PROVIDED DATA >>
-- Opening Marker --

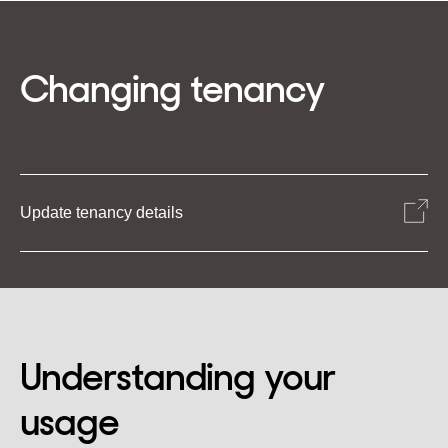
Changing tenancy
Update tenancy details
Understanding your
usage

-- Closing Marker --

ABOUT THIS EXERCISE >> Without the images, print all of the lines above exactly.

RESPONSE TO THE EXERCISE >>
Changing tenancy
Update tenancy details
Understanding your
usage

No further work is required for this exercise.